Authors: Sadler, E.; Allison, J.; Curran, S.; Wayth, R.

Abstract: We request time to use the MWA in spectral-line mode to search for redshifted 21 cm HI absorption associated with the distant, gas-rich radio galaxy TN 0924-2201. This is a challenging project that breaks new ground in high-redshift HI studies and aims to pave the way for future blind HI absorption surveys with the extended MWA.

TN 0924-2201 is the highest-redshift radio galaxy currently known, with a confirmed spectroscopic redshift of z=5.2 (van Breugel et al. 1999) and a continuum flux density of 550 mJy at 230 MHz. Klamer et al. (2005) detected CO 1-0 emission from this galaxy, and found that it contains a large (~1e11 solar mass) reservoir of molecular gas.
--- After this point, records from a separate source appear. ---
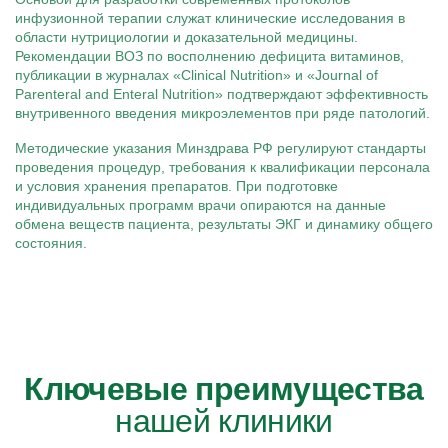
инфузионной терапии служат клинические исследования в
области нутрициологии и доказательной медицины.
Рекомендации ВОЗ по восполнению дефицита витаминов,
публикации в журналах «Clinical Nutrition» и «Journal of
Parenteral and Enteral Nutrition» подтверждают эффективность
внутривенного введения микроэлементов при ряде патологий.
Методические указания Минздрава РФ регулируют стандарты
проведения процедур, требования к квалификации персонала
и условия хранения препаратов. При подготовке
индивидуальных программ врачи опираются на данные
обмена веществ пациента, результаты ЭКГ и динамику общего
состояния.
Ключевые преимущества
нашей клиники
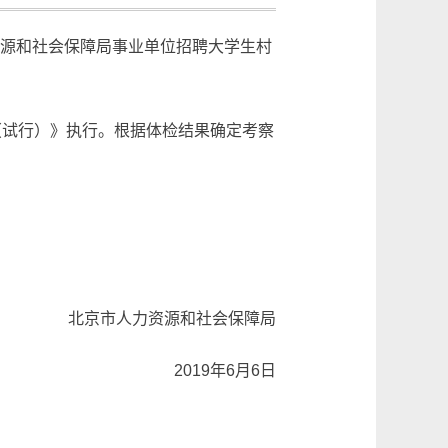
资源和社会保障局事业单位招聘大学生村
（试行）》执行。根据体检结果确定考察
北京市人力资源和社会保障局
2019年6月6日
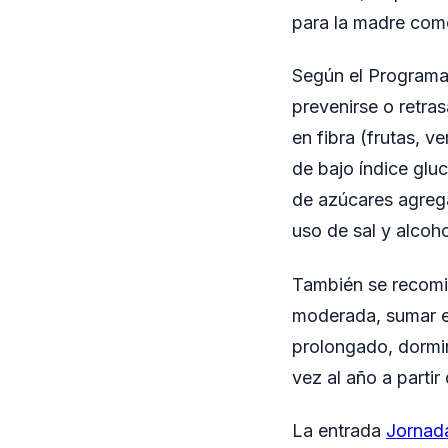
para la madre como
Según el Programa 
prevenirse o retra
en fibra (frutas, v
de bajo índice gl
de azúcares agreg
uso de sal y alcoho
También se recomi
moderada, sumar ej
prolongado, dormir
vez al año a partir
La entrada
Jornada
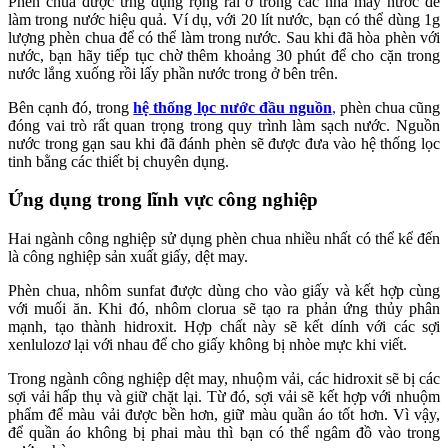
Phèn chua được ứng dụng rộng rãi ở trong các nhà máy nước để
làm trong nước hiệu quả. Ví dụ, với 20 lít nước, bạn có thể dùng 1g
lượng phèn chua để có thể làm trong nước. Sau khi đã hòa phèn với
nước, bạn hãy tiếp tục chờ thêm khoảng 30 phút để cho cặn trong
nước lắng xuống rồi lấy phần nước trong ở bên trên.
Bên cạnh đó, trong
hệ thống lọc nước đầu nguồn
,
phèn chua cũng
đóng vai trò rất quan trọng trong quy trình làm sạch nước. Nguồn
nước trong gạn sau khi đã đánh phèn sẽ được đưa vào hệ thống lọc
tinh bằng các thiết bị chuyên dụng.
Ứng dụng trong lĩnh vực công nghiệp
Hai ngành công nghiệp sử dụng phèn chua nhiều nhất có thể kể đến
là công nghiệp sản xuất giấy, dệt may.
Phèn chua, nhôm sunfat được dùng cho vào giấy và kết hợp cùng
với muối ăn. Khi đó, nhôm clorua sẽ tạo ra phản ứng thủy phân
mạnh, tạo thành hidroxit. Hợp chất này sẽ kết dính với các sợi
xenlulozơ lại với nhau để cho giấy không bị nhòe mực khi viết.
Trong ngành công nghiệp dệt may, nhuộm vải, các hidroxit sẽ bị các
sợi vải hấp thụ và giữ chặt lại. Từ đó, sợi vải sẽ kết hợp với nhuộm
phẩm để màu vải được bền hơn, giữ màu quần áo tốt hơn. Vì vậy,
để quần áo không bị phai màu thì bạn có thể ngâm đồ vào trong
The redshift of this galaxy places the 21cm HI line within the MWA band, and the brightness of the continuum source (coupled with the presence of molecular gas) makes this the most promising test case in which to search for 21cm HI absorption with the MWA. Detection of an HI line in this distant galaxy appears feasible, and if successful this would be a very high-profile result for MWA. It would also provide an important proof of concept for future large, HI-based searches for high-redshift radio galaxies with MWA and SKA1-low.
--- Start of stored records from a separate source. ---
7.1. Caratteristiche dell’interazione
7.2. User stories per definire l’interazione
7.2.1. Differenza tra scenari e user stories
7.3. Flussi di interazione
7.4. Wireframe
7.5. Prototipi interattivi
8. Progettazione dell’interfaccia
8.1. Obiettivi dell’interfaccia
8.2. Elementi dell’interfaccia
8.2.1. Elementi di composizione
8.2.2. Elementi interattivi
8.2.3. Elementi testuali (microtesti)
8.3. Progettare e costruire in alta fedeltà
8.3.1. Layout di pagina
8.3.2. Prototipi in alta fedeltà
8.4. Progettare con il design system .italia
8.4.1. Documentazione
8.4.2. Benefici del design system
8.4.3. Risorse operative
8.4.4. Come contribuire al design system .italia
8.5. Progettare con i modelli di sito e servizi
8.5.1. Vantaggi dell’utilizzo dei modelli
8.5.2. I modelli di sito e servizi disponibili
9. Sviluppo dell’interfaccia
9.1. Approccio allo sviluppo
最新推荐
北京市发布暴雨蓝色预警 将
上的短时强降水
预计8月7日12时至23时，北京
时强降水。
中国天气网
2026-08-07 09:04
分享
Authors: Xue, M.; Bhat, R.; Tremblay, S.; Ord, S.; Sobey, C.; Kirsten, F.

Abstract: Since July 2014, around 110 hours of high time resolution voltage data observed by MWA Voltage Capture System (VCS; Tremblay et al. 2015) have been archived on tapes in the Pawsey Supercomputing Centre. Except some short duration test data and calibration data, the total amount of the observation data which have a duration longer than 400 s is 84 hours. These data cover a significant portion of a lot of the Southern sky and could be used for many science purposes including radio pulsars census and fast radio bursts (FRBs) searching. But there are still some 'holes' in the sky that we do not have VCS archival data for yet. We are proposing a set of MWA-VCS drift scan observations of 3 hours to fill some of these ’holes’ and help provide a more complete MWA-VCS data set. We will also census known (cataloged) pulsars in these areas. These observations would be performed between 170-200 MHz. This project will form part of the PhD program of Mengyao Xue.
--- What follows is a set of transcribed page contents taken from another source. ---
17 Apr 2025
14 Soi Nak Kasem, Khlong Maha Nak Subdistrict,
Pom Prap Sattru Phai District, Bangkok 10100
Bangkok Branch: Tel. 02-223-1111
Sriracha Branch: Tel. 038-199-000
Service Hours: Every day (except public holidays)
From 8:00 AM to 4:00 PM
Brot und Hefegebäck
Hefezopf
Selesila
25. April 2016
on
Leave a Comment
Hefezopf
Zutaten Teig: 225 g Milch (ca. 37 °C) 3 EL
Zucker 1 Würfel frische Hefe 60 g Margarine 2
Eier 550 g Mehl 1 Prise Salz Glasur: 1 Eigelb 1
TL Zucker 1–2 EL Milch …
Authors: Hurley-Walker, N.; Intema, H.

Abstract: The extended baselines of the MWA move the instrument into a more difficult calibration and imaging regime, where the more widely-separated antennas are more likely to view the sky through different ionospheric conditions, leading to differential refractive effects over the array. Current extrapolations by Trott, Jordan, and Hurley-Walker imply that the diffractive scale will remain larger than the longest baseline for ~50-70% of observations, but these are extrapolations only.

Other instruments have performed observations with baselines longer than the diffractive scale, and used software techniques to mitigate the ionospheric distortions. One such survey is the Tata Institute of Fundamental Research Giant Metrewave Radio Telescope Sky Survey (TGSS) at 150 MHz. Intema et al. (2016) used the Source Peeling & Atmospheric Modeling (SPAM) software to produce a catalogue of over 600,000 sources from data that had previously been slow and difficult to process.

This proposal is for a short series of observations to test the usage of the SPAM software on the extended MWA, and to find the optimal observing parameters for its use. If successful, this could assist other groups in effectively utilising the long baselines.